Incidentally, Susan and I had been briefly acquainted some years ago – she wrote a blog called Wild Yeast. She wrote about sourdough and I happened to write a comment – I had no recollection of it – but when she heard that I write a food blog, she remembered it. Her blog is still up and available (though she doesn’t post to it anymore), if you’re at all interested in bread baking in all forms. Susan is retired now, and is quite the birder, which is kind of funny, because Gary’s mom was a birder too. Small world!!

Anyway, back to this recipe. The chicken is marinated in taco seasoning and oil for awhile.
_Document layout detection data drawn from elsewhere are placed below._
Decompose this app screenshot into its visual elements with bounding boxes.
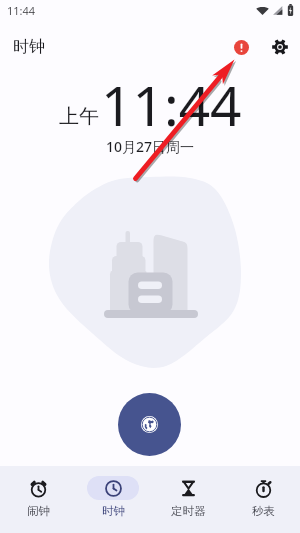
button[interactable]: World clock	[118, 393, 181, 456]
staticText: 时钟	[102, 504, 125, 518]
button[interactable]: Settings	[267, 34, 293, 60]
staticText: 定时器	[171, 504, 206, 518]
staticText: 11:44	[7, 3, 36, 18]
button[interactable]: 秒表	[225, 466, 300, 533]
staticText: 上午	[59, 104, 99, 129]
button[interactable]: 时钟	[75, 466, 150, 533]
staticText: 秒表	[252, 504, 275, 518]
button[interactable]: 闹钟	[0, 466, 75, 533]
staticText: 11:44	[101, 67, 242, 142]
staticText: 闹钟	[27, 504, 50, 518]
staticText: 10月27日周一	[106, 137, 195, 156]
button[interactable]: 定时器	[150, 466, 225, 533]
button[interactable]: Warning	[228, 34, 254, 60]
staticText: 时钟	[13, 37, 45, 57]
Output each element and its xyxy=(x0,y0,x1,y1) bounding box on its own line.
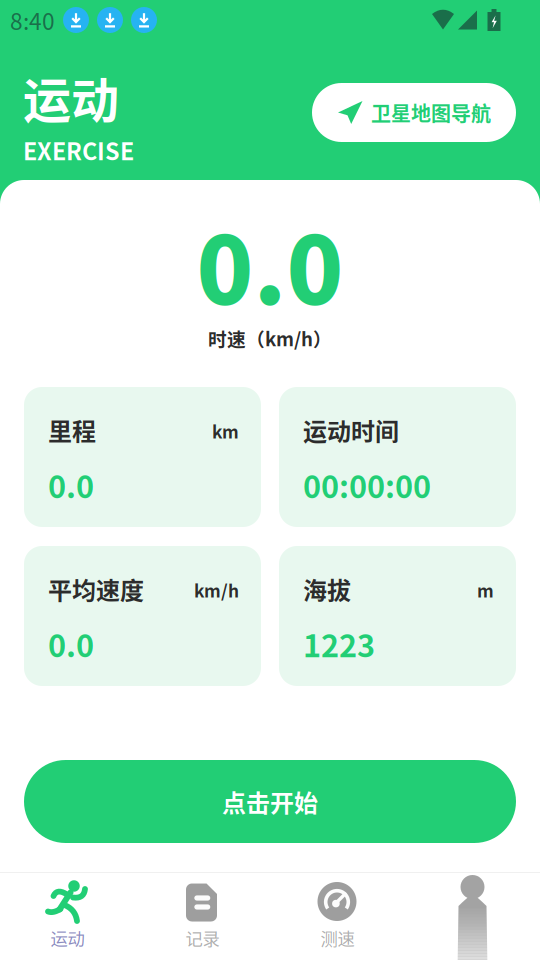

You can use breasts in this, but I prefer thighs, especially for grilling. Then you thread the chicken onto skewers with peppers, corn coins and red onions. The skewers are grilled briefly – my son in law John did the grilling  – and did it perfectly. The chicken was nicely cooked through and not at all dry. The kabobs are then drizzled with a simple sour cream “crema” that has Tajin seasoning, some cumin, Cotija cheese, cilantro and lime. Brilliant! Originally I found the recipe on the web, but I changed it some to suit my tastes.

Once the kabobs are cooked, have everything ready to serve since the meat and veggies will cool off quickly. Sara had brought home made angel food cake for the birthday dessert. Altogether lovely meal.

What’s GOOD: the kabobs are delicious – the marinade makes it, along with the crema drizzle. It makes a very appealing presentation and altogether succulent combination of flavors in your mouth.

What’s NOT: only that you need to prep all the kabob ingredients ahead of time. Not hard, just takes a bit of planning. You could prep the kabobs altogether several hours ahead – and the sauce too. Loved the flavor of the chicken and the drizzle “makes” it.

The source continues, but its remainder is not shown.